What is warm-up? | StretchingStretching

What is warm-up?

In common parlance, stretching is often equated with warming up. When warming up, however, the body is brought to a so-called operating temperature. The muscles are better supplied with blood and are passed on higher loads.

The warming up takes place by loose perseverance loads (running, cycling etc.). The more muscles are involved in warming up, the more effectively an injury is prevented. As a matter of principle, a warm-up program should be carried out before every training session, regardless of the type of training. After approx. 5 – 10 minutes with a heart rate of 125 – 135 the muscles are at the right temperature.

When to stretch and when not to stretch?

Stretching exercises before sports Before any kind of sports load, be it a form of strength, speed or endurance, the muscles must first be warmed up before stretching. For endurance exercises, you should trot loosely for 10 minutes beforehand, and then extend the warming up by specific stretching exercises of the leg muscles (see below). The stretching exercises should not take more than 5 to 10 minutes at most.

Warming up is essential for speed training. A targeted stretching program is not recommended, as this can result in a loss of performance.

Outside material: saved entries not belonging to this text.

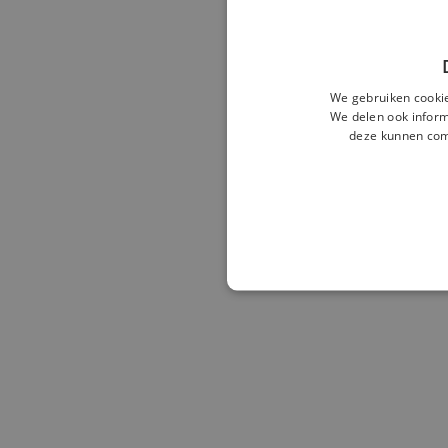
We gebruiken cookie
We delen ook inform
deze kunnen comb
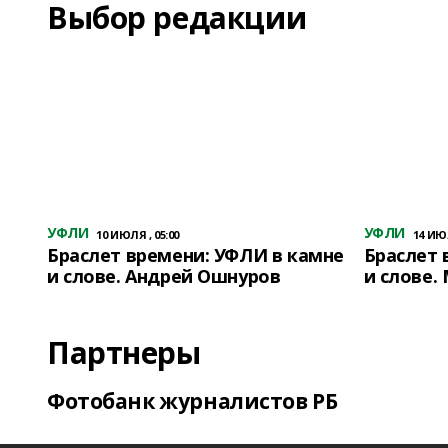
Выбор редакции
УФЛИ
УФЛИ
10 ИЮЛЯ , 05:00
14 ИЮЛ
Браслет времени: УФЛИ в камне
Браслет 
и слове. Андрей Ошнуров
и слове.
Партнеры
Фотобанк журналистов РБ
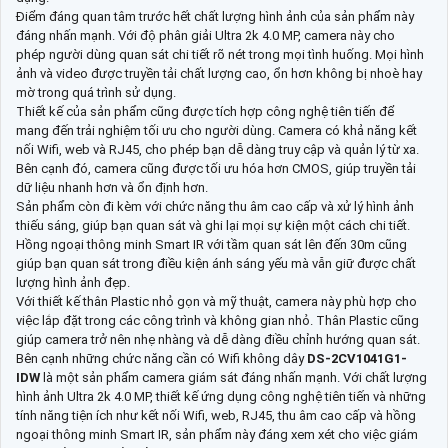
Điểm đáng quan tâm trước hết chất lượng hình ảnh của sản phẩm này
đáng nhấn mạnh. Với độ phân giải Ultra 2k 4.0 MP, camera này cho
phép người dùng quan sát chi tiết rõ nét trong mọi tình huống. Mọi hình
ảnh và video được truyền tải chất lượng cao, ổn hơn không bị nhoè hay
mờ trong quá trình sử dụng.
Thiết kế của sản phẩm cũng được tích hợp công nghệ tiên tiến để
mang đến trải nghiệm tối ưu cho người dùng. Camera có khả năng kết
nối Wifi, web và RJ45, cho phép bạn dễ dàng truy cập và quản lý từ xa.
Bên cạnh đó, camera cũng được tối ưu hóa hơn CMOS, giúp truyền tải
dữ liệu nhanh hơn và ổn định hơn.
Sản phẩm còn đi kèm với chức năng thu âm cao cấp và xử lý hình ảnh
thiếu sáng, giúp bạn quan sát và ghi lại mọi sự kiện một cách chi tiết.
Hồng ngoại thông minh Smart IR với tầm quan sát lên đến 30m cũng
giúp bạn quan sát trong điều kiện ánh sáng yếu mà vẫn giữ được chất
lượng hình ảnh đẹp.
Với thiết kế thân Plastic nhỏ gọn và mỹ thuật, camera này phù hợp cho
việc lắp đặt trong các công trình và không gian nhỏ. Thân Plastic cũng
giúp camera trở nên nhẹ nhàng và dễ dàng điều chỉnh hướng quan sát.
Bên cạnh những chức năng cần có Wifi không dây
DS-2CV1041G1-
IDW
là một sản phẩm camera giám sát đáng nhấn mạnh. Với chất lượng
hình ảnh Ultra 2k 4.0 MP, thiết kế ứng dụng công nghệ tiên tiến và những
tính năng tiện ích như kết nối Wifi, web, RJ45, thu âm cao cấp và hồng
ngoại thông minh Smart IR, sản phẩm này đáng xem xét cho việc giám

Strength training is not much different from speed training.

The only difference is that the muscle group to be trained should be warmed up locally. This is done by performing the movement with a very high number of repetitions (>40) and minimum weight (10% of maximum power). The muscle is not only warmed up, but also coordinated with the training (e.g. free bench press on the flat bench).

Stretching exercises before sport are therefore neither necessary nor performance-enhancing, but they are also not harmful in terms of the risk of injury. However, if you are in the habit of stretching before sport, or for psychological reasons, you should not do it. Stretching after sport For a long time, it was said that stretching after sport prevents sore muscles (Delayed Onset Muscle Soreness, or DOMS for short).

This statement is no longer up to date. Recent studies have shown that stretching exercises are more likely to promote sore muscles than to prevent them. Especially after strength and endurance lines, it is advisable to prevent unwanted muscle soreness by warming up (running out, loosening of the muscles). Also an active regeneration, such as sauna, massages are very advisable after a training. However, if you do not want to do without stretching exercises after exercise, you should make sure that there is a break of at least 45 minutes between the last exercise and the stretching exercises.